Perhaps a bigger concern than bureaucratic headaches is racial profiling. That’s what American Civil Liberties Union attorney Mitra Ebadolahi worries will come from facial-recognition software being used at border checkpoints. She told KPBS: “If you pay for convenience by giving up a photo of yourself, and that photo then gets into a database–not just at the border, but potentially used elsewhere–and then is used to connect you to a crime you didn't commit because you sort of look like a guy who the victim of that crime has identified as being the perpetrator, how would you feel about the government having that information on you indefinitely?"
Racism may in fact be subconsciously programmed into biometric technology. Author Shoshana Amielle Magnet writes in When Biometrics Fail that iris scanners don’t sufficiently read the irises of people of color. She concludes: “[Biometric] technologies work differently, and fail to function more often, on women, people of color, and people with disabilities.” (This makes sense, considering white men are overrepresented in the tech world.)

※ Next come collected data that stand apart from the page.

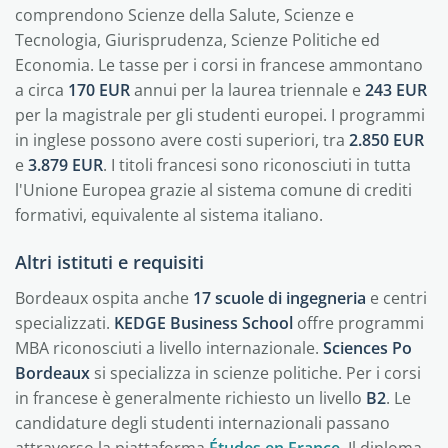
comprendono Scienze della Salute, Scienze e
Tecnologia, Giurisprudenza, Scienze Politiche ed
Economia. Le tasse per i corsi in francese ammontano
a circa
170 EUR
annui per la laurea triennale e
243 EUR
per la magistrale per gli studenti europei. I programmi
in inglese possono avere costi superiori, tra
2.850 EUR
e
3.879 EUR
. I titoli francesi sono riconosciuti in tutta
l'Unione Europea grazie al sistema comune di crediti
formativi, equivalente al sistema italiano.
Altri istituti e requisiti
Bordeaux ospita anche
17 scuole di ingegneria
e centri
specializzati.
KEDGE Business School
offre programmi
MBA riconosciuti a livello internazionale.
Sciences Po
Bordeaux
si specializza in scienze politiche. Per i corsi
in francese è generalmente richiesto un livello
B2
. Le
candidature degli studenti internazionali passano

Our faces give away more than our racial and ethnic background. Researchers have discovered a significant link between personality traits and iris appearance, as Andrew Patrick, an IT research analyst for the Canada Privacy Commissioner, points out. Specifically, researchers could identify aspects like trust, warmth, and impulsiveness based on the characteristics of someone’s eye. Thanks to an iris scan at the U.S.- Mexico border, the government could learn how trusting or impulsive you are and potentially share that information with interested parties like insurance companies.
“In many ways, biometrics represent a wrong direction in solving identity theft,” Patrick writes on his site. “Instead of a universal identifier that can be used, and abused, everywhere…why not make multiple private credentials that people can use selectively…while maintaining their overall security and privacy?” Unfortunately, non-U.S. citizens seeking to enter America may not have much of a choice.